Flooded by complaints — economist Amartya Sen has called it “alarming” and former RBI Governor Bimal Jalan even sent a letter to the Prime Minister — senior Congress leaders, at a meeting yesterday, questioned their own government’s Bill.
“Are we leaving it to the District Collector to judge the ideology and programmes of an NGO to decide whether it is political or apolitical?” asked a Congress leader at the meeting.
Attended by Pranab Mukherjee, P R Dasmunshi, Abhishek Manu Singhvi, H R Bhardwaj, Kapil Sibal, Motilal Vora, Margaret Alva, Mohsina Kidwai, and Madhusudan Mistry, the meeting criticized the provision linking certificate for foreign funding with the condition that the organization not indulge in activities related to “conversion, directly or indirectly.”

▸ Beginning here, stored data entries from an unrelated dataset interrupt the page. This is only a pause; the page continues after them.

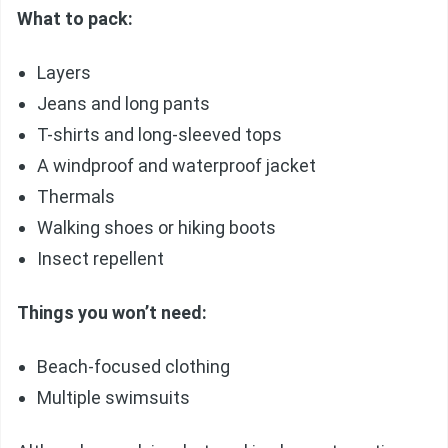
What to pack:
Layers
Jeans and long pants
T-shirts and long-sleeved tops
A windproof and waterproof jacket
Thermals
Walking shoes or hiking boots
Insect repellent
Things you won’t need:
Beach-focused clothing
Multiple swimsuits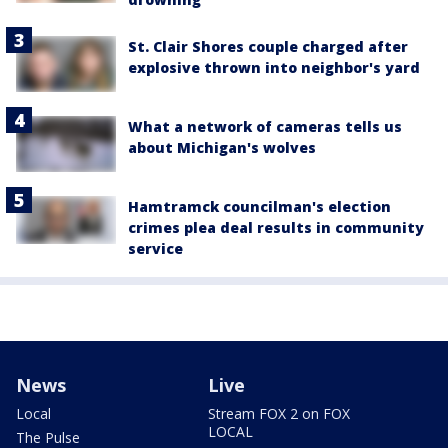
St. Clair Shores couple charged after
explosive thrown into neighbor's yard
What a network of cameras tells us
about Michigan's wolves
Hamtramck councilman's election
crimes plea deal results in community
service
News
Live
Local
Stream FOX 2 on FOX
LOCAL
The Pulse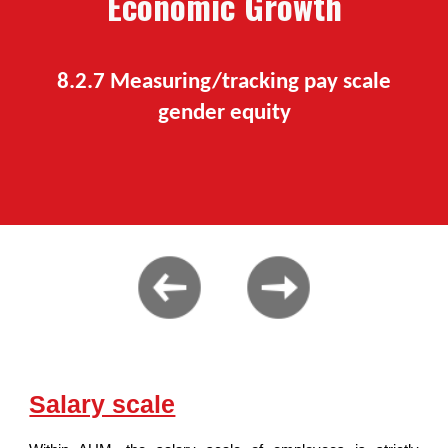
Economic Growth
8.2.7 M
easuring/tracking pay scale
gender equity
Salary scale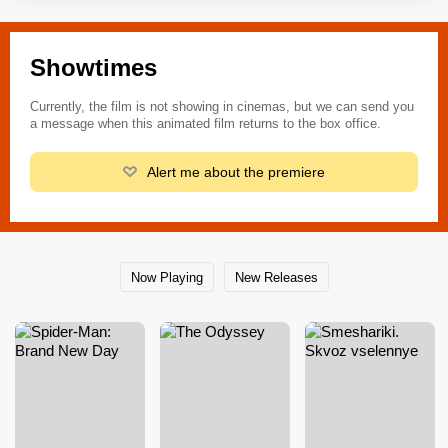
Showtimes
Currently, the film is not showing in cinemas, but we can send you
a message when this animated film returns to the box office.
Alert me about the premiere
Now Playing
New Releases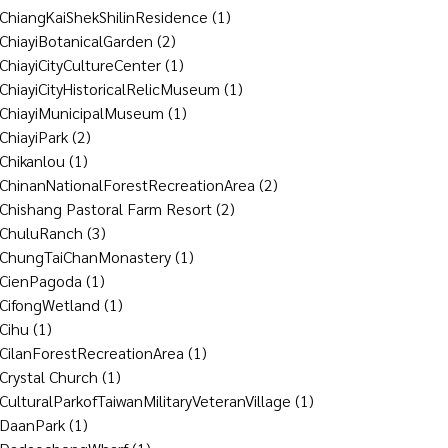
ChiangKaiShekShilinResidence
(1)
ChiayiBotanicalGarden
(2)
ChiayiCityCultureCenter
(1)
ChiayiCityHistoricalRelicMuseum
(1)
ChiayiMunicipalMuseum
(1)
ChiayiPark
(2)
Chikanlou
(1)
ChinanNationalForestRecreationArea
(2)
Chishang Pastoral Farm Resort
(2)
ChuluRanch
(3)
ChungTaiChanMonastery
(1)
CienPagoda
(1)
CifongWetland
(1)
Cihu
(1)
CilanForestRecreationArea
(1)
Crystal Church
(1)
CulturalParkofTaiwanMilitaryVeteranVillage
(1)
DaanPark
(1)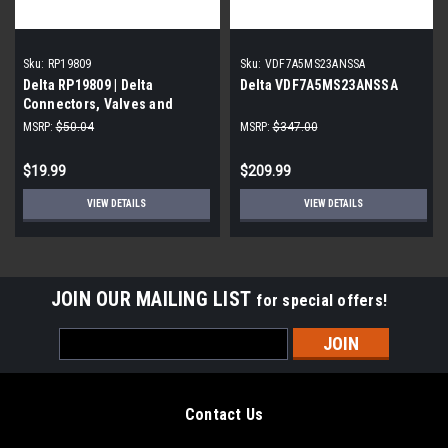
Sku:
RP19809
Sku:
VDF7A5MS23ANSSA
Delta RP19809 | Delta
Delta VDF7A5MS23ANSSA
Connectors, Valves and
Fittings, Chrome
MSRP:
$50.04
MSRP:
$347.00
$19.99
$209.99
VIEW DETAILS
VIEW DETAILS
JOIN OUR MAILING LIST
for special offers!
Email
Address
Contact Us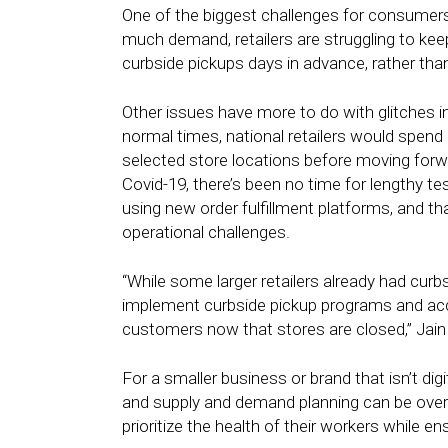
One of the biggest challenges for consumer
much demand, retailers are struggling to ke
curbside pickups days in advance, rather tha
Other issues have more to do with glitches i
normal times, national retailers would spen
selected store locations before moving forwa
Covid-19, there’s been no time for lengthy te
using new order fulfillment platforms, and t
operational challenges.
“While some larger retailers already had curbs
implement curbside pickup programs and accele
customers now that stores are closed,” Jain 
For a smaller business or brand that isn’t digi
and supply and demand planning can be overw
prioritize the health of their workers while 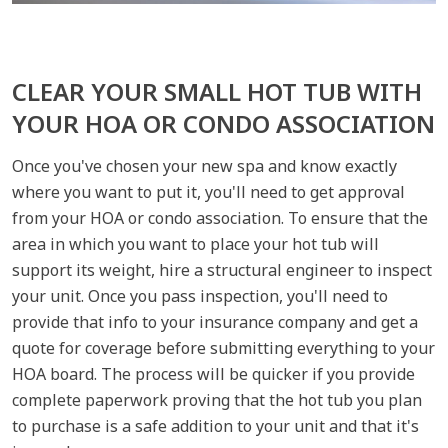
CLEAR YOUR SMALL HOT TUB WITH
YOUR HOA OR CONDO ASSOCIATION
Once you've chosen your new spa and know exactly
where you want to put it, you'll need to get approval
from your HOA or condo association. To ensure that the
area in which you want to place your hot tub will
support its weight, hire a structural engineer to inspect
your unit. Once you pass inspection, you'll need to
provide that info to your insurance company and get a
quote for coverage before submitting everything to your
HOA board. The process will be quicker if you provide
complete paperwork proving that the hot tub you plan
to purchase is a safe addition to your unit and that it's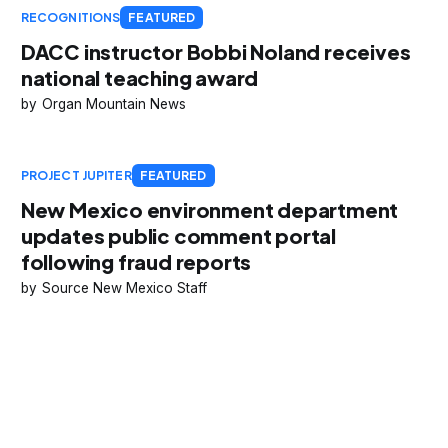
RECOGNITIONS
FEATURED
DACC instructor Bobbi Noland receives
national teaching award
Organ Mountain News
PROJECT JUPITER
FEATURED
New Mexico environment department
updates public comment portal
following fraud reports
Source New Mexico Staff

Said a senior Congress leader: “Of course, we need to strengthen the existing Foreign Contribution (Regulation) Act to prevent the misuse of foreign funds in anti-national activities but we need to set up a system of increased safeguards with justice and transparency.”
Says Rajesh Tandon, India Director, PRIA (an international Centre which promotes participation and democratic governance): “We urge the government to immediately shut down any group taking money for terror activities. The laws for regulating civil society groups already exist, like the Unlawful Activities Prevention Act (1967), the Prevention of Money Laundering Act (2002), the Foreign Exchange Management Act (1999) and the Income Tax Act (1961). In the days of Right to Information, this arbitrary political clause is there to clamp down on all human rights groups or on any group campaigning for freedom of information and exposing corruption in government. It is a Reverse RTI. The bureaucracy will use this to get back at any group urging people to demand their rights or transparency.”

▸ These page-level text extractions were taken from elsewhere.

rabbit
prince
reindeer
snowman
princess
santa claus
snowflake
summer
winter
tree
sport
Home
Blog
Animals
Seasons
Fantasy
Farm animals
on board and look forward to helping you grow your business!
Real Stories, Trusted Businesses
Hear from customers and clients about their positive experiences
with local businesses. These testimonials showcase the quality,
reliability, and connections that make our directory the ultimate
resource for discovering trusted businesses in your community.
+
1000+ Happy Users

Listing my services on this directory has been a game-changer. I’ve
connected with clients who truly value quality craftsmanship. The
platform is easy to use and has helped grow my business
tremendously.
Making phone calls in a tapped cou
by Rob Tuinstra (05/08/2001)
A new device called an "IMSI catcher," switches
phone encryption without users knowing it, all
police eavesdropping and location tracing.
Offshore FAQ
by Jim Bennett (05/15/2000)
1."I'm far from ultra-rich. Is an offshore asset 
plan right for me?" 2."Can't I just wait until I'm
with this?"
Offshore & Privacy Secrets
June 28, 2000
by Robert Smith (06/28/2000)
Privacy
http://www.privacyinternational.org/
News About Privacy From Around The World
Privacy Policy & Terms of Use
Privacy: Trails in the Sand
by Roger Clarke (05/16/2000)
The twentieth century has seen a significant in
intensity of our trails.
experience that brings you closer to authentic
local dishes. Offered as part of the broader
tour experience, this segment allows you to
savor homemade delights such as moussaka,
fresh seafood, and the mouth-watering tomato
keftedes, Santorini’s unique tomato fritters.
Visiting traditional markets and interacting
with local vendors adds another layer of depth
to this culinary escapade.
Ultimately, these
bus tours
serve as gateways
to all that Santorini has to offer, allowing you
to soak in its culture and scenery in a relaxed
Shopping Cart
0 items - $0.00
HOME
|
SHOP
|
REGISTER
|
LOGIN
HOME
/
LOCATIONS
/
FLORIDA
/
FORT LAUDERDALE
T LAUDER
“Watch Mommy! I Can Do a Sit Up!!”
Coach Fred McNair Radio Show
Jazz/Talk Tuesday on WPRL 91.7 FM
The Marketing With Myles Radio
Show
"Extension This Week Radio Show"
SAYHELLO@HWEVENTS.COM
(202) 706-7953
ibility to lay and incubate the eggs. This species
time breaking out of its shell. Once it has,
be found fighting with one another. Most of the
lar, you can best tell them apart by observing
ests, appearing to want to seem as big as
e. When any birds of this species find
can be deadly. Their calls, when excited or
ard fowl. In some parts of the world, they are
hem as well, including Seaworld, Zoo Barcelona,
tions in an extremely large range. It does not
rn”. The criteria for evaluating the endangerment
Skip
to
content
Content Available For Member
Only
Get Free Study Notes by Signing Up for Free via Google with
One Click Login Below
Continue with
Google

Then there is the problem of clearance. Under the old law, in case a civil society didn’t hear from the government in 90-120 days, it was considered as “no-objection.” The Bill now puts no time limit.
“FCRA 1976 was an enabling legislation. The Bill is an inhibiting legislation, civil society groups can be waiting for months, awaiting their registration, and eventually finding out that they have not been given one,” says P C Pandey, formerly, CEO of Voluntary Action Network India (VANI), a forum of 2500 civil society groups.
The All-Powerful Babu
To clear foreign funding, officers in Home Ministry will decide:
• Which organization is engaged in "meaningful work"
• Which organization has done enough work and which has not
• What is administrative expenditure since NGOs can't allocate more than 50% of foreign funds towards this head
• Which NGO should be debarred in the name of "sovereignty and integrity of India, public interest, freedom or fairness to any legislature, friendly relations with any foreign state, or harmony between religious, racial, social, linguistic or regional groups, castes or communities."
• What kind of foreign hospitality, if accepted by a legislator, government servant, media person or judge, is of "purely casual nature" and thereby exempt from the prohibitory laws.